Information Disclosure Vulnerability CVE-2018-7900 Makes It Easy for Attackers to Find Huawei Devices at Risk | by NewSky Security | NewSky Security

Introduction: Not All Attack Vectors are Created Equal

By 2018, it is commonplace for attackers to deploy both IoT exploits as well as weak password attacks to increase their bot counts. However, all attack vectors are not deemed equal in the eyes of attackers and some become more popular than others. For example, the attack vectors which can infect a huge number of IoT devices are much favored than a using a vulnerability in a vendor which has only 500 devices online. Hence, in 2018 we saw CVE-2018-14847 (Mikrotik) and CVE-2014-8361 are being highly used. One commonality among them is the sheer high number of devices which can be abused using the vulnerabilities. Hence, a security loophole in a big IoT vendor can be a more critical issue than a usual one.

About CVE-2018-7900

CVE-2018–7900 makes the process of attacking a router even more simplified. Rather than doing a spray and pray technique (attack any device whether it has default credentials or not), an attacker can easily find a way to tell whether the router has default credentials without the need to connect to the device, since the router panel leaks this information. Hence the attacker can craft a ZoomEye / Shodan dork to implicitly get a list of the devices having default password.

When someone has a look on the html source code of login page, few variables are declared. One of the variables contain a specific value. By monitoring this specific value, one can come to the conclusion that the device has the default password.

This string is dorkable and when we searched ZoomEye, we got some concerning numbers on this.

How Easy CVE-2018-7900 Makes It Easy to Hack These Devices

• The attacker does not need to scan the internet for finding the devices.
• The attacker does not need to attempt a failed login anymore, or encounter a generic honeypot which doesn’t have this flag.
• The attacker can simply go to ZoomEye, find a list of devices, login, and do what they want with minimal hacking skills.

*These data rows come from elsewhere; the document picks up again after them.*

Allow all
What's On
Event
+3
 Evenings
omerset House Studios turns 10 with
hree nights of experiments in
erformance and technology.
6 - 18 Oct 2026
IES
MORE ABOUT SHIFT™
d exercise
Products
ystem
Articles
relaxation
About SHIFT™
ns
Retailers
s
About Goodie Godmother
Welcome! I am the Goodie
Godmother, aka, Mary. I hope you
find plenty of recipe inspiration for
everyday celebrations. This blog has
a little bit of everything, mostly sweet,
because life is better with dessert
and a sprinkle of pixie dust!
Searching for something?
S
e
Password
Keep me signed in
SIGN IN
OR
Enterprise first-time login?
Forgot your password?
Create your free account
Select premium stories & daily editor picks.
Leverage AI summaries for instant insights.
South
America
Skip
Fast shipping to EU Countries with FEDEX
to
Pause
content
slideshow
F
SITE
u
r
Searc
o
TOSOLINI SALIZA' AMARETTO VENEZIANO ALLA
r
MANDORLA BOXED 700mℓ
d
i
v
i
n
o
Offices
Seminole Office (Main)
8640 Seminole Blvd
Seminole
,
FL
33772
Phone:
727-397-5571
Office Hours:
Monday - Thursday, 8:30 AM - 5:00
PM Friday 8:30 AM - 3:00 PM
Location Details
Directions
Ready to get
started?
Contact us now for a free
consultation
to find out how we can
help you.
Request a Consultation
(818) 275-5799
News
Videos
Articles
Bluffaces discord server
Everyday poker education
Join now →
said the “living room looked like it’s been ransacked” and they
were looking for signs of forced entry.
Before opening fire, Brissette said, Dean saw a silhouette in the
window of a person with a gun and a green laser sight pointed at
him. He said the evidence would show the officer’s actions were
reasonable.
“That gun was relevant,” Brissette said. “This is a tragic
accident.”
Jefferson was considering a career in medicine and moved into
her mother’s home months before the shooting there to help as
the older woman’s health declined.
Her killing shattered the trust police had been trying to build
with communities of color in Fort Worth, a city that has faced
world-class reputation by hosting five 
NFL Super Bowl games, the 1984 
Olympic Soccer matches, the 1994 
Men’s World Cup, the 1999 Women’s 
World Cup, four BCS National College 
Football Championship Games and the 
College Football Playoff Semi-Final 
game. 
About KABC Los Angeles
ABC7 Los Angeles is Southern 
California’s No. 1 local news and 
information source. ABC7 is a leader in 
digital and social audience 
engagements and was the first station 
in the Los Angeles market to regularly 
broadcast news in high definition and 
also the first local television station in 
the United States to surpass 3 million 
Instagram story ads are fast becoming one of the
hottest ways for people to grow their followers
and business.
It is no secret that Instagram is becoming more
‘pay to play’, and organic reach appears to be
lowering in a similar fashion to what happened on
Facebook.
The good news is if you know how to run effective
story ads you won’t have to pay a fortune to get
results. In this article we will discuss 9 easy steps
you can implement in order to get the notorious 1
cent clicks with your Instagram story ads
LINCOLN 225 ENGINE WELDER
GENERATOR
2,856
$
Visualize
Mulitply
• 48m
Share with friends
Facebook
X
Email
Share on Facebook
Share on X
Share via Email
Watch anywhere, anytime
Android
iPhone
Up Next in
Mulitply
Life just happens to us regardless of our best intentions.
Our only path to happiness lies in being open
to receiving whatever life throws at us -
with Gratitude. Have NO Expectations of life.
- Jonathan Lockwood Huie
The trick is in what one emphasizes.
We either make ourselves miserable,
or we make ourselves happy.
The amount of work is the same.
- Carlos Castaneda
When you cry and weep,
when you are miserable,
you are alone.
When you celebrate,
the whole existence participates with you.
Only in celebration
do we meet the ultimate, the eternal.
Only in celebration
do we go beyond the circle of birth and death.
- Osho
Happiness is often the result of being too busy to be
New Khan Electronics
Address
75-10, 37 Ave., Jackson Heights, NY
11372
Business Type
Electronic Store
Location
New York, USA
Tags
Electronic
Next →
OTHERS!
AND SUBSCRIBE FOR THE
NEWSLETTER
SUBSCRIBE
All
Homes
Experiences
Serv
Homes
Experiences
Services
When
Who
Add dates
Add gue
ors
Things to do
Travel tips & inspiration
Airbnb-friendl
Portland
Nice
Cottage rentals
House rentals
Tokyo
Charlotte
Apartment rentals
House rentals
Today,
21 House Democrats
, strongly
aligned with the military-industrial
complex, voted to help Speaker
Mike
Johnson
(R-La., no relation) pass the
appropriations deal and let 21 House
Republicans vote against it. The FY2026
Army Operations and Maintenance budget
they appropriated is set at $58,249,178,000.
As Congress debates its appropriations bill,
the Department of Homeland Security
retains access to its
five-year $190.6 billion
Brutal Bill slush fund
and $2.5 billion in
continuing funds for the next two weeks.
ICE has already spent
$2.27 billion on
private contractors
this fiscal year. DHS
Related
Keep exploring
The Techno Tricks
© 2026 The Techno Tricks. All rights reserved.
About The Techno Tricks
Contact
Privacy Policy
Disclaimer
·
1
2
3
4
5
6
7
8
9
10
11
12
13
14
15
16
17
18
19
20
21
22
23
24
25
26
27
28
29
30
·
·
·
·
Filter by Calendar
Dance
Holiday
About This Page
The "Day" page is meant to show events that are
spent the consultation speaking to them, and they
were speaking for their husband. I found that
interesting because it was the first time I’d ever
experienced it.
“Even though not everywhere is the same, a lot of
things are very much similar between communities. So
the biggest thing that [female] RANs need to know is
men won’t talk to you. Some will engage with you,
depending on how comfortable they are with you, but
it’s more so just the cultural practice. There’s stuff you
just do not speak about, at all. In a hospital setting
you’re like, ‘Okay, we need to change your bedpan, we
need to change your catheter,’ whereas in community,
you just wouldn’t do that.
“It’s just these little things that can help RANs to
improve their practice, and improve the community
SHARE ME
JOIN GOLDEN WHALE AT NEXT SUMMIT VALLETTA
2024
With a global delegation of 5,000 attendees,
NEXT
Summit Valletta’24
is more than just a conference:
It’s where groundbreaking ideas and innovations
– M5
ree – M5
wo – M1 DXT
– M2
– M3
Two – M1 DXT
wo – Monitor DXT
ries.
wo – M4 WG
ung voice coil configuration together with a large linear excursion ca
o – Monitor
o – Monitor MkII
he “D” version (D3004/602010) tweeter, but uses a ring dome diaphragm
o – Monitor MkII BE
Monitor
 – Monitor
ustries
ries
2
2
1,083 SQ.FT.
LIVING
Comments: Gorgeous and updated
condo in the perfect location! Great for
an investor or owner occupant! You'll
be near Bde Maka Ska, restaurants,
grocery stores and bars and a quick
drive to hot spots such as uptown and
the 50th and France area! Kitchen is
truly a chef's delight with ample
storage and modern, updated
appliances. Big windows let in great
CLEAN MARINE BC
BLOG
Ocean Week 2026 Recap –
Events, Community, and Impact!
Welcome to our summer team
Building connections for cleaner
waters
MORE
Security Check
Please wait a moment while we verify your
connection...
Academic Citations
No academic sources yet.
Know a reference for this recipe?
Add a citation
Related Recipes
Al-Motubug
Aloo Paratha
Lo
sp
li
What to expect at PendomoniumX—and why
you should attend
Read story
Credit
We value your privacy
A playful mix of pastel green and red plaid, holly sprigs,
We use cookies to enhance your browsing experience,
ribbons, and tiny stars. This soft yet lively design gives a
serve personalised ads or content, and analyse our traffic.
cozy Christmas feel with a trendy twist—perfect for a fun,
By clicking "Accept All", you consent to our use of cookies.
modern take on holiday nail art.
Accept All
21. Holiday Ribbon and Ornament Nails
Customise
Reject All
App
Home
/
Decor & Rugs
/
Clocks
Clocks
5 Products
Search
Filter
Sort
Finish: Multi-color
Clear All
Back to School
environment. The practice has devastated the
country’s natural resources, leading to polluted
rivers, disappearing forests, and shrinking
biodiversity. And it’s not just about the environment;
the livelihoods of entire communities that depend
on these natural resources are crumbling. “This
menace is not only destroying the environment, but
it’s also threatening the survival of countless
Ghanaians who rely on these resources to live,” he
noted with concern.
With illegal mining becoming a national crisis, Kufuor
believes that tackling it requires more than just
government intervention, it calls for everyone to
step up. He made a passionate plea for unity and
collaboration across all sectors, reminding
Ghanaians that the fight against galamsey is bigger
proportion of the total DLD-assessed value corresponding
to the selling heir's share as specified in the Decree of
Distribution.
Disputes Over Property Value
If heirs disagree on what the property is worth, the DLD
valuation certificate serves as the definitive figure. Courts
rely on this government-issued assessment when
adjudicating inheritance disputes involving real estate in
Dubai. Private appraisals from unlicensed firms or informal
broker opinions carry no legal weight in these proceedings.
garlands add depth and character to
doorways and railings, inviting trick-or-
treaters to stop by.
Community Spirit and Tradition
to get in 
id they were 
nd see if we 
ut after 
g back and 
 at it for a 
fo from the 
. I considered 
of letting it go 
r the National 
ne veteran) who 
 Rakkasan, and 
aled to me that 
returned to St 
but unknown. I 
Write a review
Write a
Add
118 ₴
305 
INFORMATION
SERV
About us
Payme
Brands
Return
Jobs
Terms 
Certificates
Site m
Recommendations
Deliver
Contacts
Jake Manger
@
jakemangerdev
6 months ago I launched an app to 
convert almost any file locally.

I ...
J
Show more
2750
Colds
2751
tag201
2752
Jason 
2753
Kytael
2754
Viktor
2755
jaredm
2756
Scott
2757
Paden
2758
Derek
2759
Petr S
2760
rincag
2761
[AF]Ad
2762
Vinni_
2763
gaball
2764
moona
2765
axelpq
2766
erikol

As easy as that.

Responsible Disclosure and Mitigation

The issue was disclosed to Huawei as a part of NewSky Security’s responsible disclosure initiatives. Huawei was co-operative with us throughout the disclosure, showing that they take their security issues seriously.

Following is the timeline of events:

• Sep 26, 18: Issue discovered and disclosed privately to Huawei.
• Sep 26, 18: Huawei confirms that they got the mail and starts looking into the issue.
• Oct 1, 18: Huawei completes analysis and mentions it is consulting with their customers on how to resolve it.
• Nov 6, 18: Huawei has provided a fix but is working with carrier operators for complete resolution.
• Dec 5, 18: Huawei has finished communication with operators/customers and is ready for a responsible disclosure.
• Dec 19, 18: Issue is disclosed publicly.

Please note: following details have not been shared in this blog to protect the effected customers:

a) The exact variable, proof of concept details and images explaining the vulnerability.

b) The exact ZoomEye dork and the numbers of effected devices stats associated with the vulnerability.

NewSky Security IoT Halo detects weak password based as well as exploit based IoT attacks. Also, it is a good practice to change a default / weak password of any of your IoT devices as early as possible to avoid giving a low hanging fruit for IoT hackers.